[Recorded data]
**********

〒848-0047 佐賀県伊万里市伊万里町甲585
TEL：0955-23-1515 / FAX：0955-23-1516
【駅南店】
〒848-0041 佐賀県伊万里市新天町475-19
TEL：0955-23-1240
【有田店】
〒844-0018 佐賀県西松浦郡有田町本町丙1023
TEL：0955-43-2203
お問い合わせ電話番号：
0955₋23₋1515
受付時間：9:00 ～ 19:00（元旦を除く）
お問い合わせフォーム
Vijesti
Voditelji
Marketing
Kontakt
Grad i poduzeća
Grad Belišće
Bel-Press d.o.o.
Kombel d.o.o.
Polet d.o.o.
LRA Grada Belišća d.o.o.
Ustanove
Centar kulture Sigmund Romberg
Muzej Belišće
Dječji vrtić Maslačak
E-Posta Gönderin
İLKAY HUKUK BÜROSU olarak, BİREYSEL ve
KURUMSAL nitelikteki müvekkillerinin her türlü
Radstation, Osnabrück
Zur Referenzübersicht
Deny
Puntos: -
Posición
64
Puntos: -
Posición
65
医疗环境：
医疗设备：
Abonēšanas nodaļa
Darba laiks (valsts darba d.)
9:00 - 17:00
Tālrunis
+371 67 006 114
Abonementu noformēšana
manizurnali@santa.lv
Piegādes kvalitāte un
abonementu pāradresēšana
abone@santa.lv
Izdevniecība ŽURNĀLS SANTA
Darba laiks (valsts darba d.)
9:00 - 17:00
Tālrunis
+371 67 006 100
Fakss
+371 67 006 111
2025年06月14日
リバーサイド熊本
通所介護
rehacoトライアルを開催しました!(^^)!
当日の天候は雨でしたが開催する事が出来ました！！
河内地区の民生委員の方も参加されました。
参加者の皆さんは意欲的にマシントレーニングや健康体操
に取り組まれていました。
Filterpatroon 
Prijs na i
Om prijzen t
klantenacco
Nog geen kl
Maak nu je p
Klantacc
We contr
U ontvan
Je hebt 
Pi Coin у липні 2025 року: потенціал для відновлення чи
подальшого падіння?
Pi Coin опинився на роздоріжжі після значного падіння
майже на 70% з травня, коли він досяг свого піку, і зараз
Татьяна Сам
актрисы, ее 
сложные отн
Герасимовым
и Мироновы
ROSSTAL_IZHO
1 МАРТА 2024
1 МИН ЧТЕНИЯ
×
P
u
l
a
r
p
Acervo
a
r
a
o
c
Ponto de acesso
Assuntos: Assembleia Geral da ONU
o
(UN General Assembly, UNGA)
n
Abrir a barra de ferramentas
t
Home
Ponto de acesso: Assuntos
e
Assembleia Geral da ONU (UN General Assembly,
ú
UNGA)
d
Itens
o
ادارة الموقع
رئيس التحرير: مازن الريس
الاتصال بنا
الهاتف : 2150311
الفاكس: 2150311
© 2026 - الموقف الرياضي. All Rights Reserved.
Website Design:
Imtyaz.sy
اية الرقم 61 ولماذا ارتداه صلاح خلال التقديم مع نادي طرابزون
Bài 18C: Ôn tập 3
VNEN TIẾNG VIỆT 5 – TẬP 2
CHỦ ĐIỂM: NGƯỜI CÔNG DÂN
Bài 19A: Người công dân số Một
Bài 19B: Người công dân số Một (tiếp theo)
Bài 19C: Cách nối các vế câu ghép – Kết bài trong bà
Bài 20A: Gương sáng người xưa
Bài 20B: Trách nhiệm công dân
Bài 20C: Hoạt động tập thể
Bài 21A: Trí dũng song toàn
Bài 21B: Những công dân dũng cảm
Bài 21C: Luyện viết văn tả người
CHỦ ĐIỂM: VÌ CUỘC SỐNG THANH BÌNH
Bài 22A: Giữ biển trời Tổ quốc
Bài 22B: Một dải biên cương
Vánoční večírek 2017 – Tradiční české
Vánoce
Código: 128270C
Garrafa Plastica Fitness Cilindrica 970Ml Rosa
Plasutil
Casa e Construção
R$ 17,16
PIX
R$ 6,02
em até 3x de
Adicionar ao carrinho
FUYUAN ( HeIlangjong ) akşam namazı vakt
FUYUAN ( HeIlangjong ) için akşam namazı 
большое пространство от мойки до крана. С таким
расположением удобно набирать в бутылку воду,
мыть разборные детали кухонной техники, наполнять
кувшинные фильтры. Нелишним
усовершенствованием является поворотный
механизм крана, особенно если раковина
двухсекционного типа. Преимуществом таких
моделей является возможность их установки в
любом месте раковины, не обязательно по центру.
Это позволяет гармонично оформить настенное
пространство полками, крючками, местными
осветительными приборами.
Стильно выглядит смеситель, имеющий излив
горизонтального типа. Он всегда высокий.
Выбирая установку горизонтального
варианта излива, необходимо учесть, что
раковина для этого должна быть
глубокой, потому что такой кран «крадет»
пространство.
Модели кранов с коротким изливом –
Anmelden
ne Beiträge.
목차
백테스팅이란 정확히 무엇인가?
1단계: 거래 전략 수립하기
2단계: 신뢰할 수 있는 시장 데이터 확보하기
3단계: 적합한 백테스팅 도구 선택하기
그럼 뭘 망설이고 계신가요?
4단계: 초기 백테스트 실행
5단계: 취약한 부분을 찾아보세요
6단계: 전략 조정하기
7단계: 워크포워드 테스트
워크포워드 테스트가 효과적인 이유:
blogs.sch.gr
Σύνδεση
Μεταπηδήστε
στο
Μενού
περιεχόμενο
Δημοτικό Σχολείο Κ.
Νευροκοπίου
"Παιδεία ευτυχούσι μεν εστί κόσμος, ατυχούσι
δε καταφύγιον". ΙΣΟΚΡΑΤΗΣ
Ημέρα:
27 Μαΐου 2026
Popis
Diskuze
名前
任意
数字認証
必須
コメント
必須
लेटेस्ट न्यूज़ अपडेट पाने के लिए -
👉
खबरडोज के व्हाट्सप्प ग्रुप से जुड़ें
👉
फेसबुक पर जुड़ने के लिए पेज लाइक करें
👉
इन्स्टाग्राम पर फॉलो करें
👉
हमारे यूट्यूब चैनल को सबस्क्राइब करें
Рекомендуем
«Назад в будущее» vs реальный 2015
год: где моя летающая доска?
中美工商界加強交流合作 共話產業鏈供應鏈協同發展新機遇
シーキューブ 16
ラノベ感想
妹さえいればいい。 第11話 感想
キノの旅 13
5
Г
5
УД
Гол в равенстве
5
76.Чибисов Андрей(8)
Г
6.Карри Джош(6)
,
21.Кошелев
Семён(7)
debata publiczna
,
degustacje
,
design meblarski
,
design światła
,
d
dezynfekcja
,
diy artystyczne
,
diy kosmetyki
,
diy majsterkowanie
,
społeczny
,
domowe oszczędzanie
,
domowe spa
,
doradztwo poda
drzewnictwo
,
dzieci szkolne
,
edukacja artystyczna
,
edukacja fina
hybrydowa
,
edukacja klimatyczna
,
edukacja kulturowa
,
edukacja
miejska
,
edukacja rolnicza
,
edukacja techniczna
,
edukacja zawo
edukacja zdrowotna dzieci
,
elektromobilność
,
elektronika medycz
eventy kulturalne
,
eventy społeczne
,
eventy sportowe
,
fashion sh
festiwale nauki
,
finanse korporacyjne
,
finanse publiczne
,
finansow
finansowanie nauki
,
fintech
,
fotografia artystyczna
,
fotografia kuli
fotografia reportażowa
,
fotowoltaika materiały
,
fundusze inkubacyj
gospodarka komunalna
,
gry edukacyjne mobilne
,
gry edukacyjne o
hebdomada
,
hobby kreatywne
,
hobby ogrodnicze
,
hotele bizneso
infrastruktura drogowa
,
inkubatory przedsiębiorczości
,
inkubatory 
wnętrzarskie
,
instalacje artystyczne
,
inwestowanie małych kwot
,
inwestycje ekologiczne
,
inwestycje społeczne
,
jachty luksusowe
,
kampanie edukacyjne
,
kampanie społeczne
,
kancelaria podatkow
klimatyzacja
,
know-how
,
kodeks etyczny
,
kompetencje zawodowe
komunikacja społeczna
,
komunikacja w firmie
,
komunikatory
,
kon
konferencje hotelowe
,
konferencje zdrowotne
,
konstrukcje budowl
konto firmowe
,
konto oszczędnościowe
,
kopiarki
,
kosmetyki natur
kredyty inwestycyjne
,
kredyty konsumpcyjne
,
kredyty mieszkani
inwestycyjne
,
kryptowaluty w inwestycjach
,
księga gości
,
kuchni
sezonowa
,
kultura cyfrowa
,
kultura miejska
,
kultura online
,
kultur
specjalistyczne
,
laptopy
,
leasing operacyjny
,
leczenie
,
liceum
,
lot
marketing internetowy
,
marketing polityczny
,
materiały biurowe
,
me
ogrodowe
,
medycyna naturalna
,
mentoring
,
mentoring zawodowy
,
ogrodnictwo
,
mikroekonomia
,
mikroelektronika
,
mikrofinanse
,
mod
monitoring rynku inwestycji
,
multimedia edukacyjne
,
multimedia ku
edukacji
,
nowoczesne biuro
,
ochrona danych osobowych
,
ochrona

**********

Each line from the beginning of the entries to the line with "Nog geen kl" must be repeated exactly, with both end lines kept and no other lines given.

Solution to this problem:
〒848-0047 佐賀県伊万里市伊万里町甲585
TEL：0955-23-1515 / FAX：0955-23-1516
【駅南店】
〒848-0041 佐賀県伊万里市新天町475-19
TEL：0955-23-1240
【有田店】
〒844-0018 佐賀県西松浦郡有田町本町丙1023
TEL：0955-43-2203
お問い合わせ電話番号：
0955₋23₋1515
受付時間：9:00 ～ 19:00（元旦を除く）
お問い合わせフォーム
Vijesti
Voditelji
Marketing
Kontakt
Grad i poduzeća
Grad Belišće
Bel-Press d.o.o.
Kombel d.o.o.
Polet d.o.o.
LRA Grada Belišća d.o.o.
Ustanove
Centar kulture Sigmund Romberg
Muzej Belišće
Dječji vrtić Maslačak
E-Posta Gönderin
İLKAY HUKUK BÜROSU olarak, BİREYSEL ve
KURUMSAL nitelikteki müvekkillerinin her türlü
Radstation, Osnabrück
Zur Referenzübersicht
Deny
Puntos: -
Posición
64
Puntos: -
Posición
65
医疗环境：
医疗设备：
Abonēšanas nodaļa
Darba laiks (valsts darba d.)
9:00 - 17:00
Tālrunis
+371 67 006 114
Abonementu noformēšana
manizurnali@santa.lv
Piegādes kvalitāte un
abonementu pāradresēšana
abone@santa.lv
Izdevniecība ŽURNĀLS SANTA
Darba laiks (valsts darba d.)
9:00 - 17:00
Tālrunis
+371 67 006 100
Fakss
+371 67 006 111
2025年06月14日
リバーサイド熊本
通所介護
rehacoトライアルを開催しました!(^^)!
当日の天候は雨でしたが開催する事が出来ました！！
河内地区の民生委員の方も参加されました。
参加者の皆さんは意欲的にマシントレーニングや健康体操
に取り組まれていました。
Filterpatroon 
Prijs na i
Om prijzen t
klantenacco
Nog geen kl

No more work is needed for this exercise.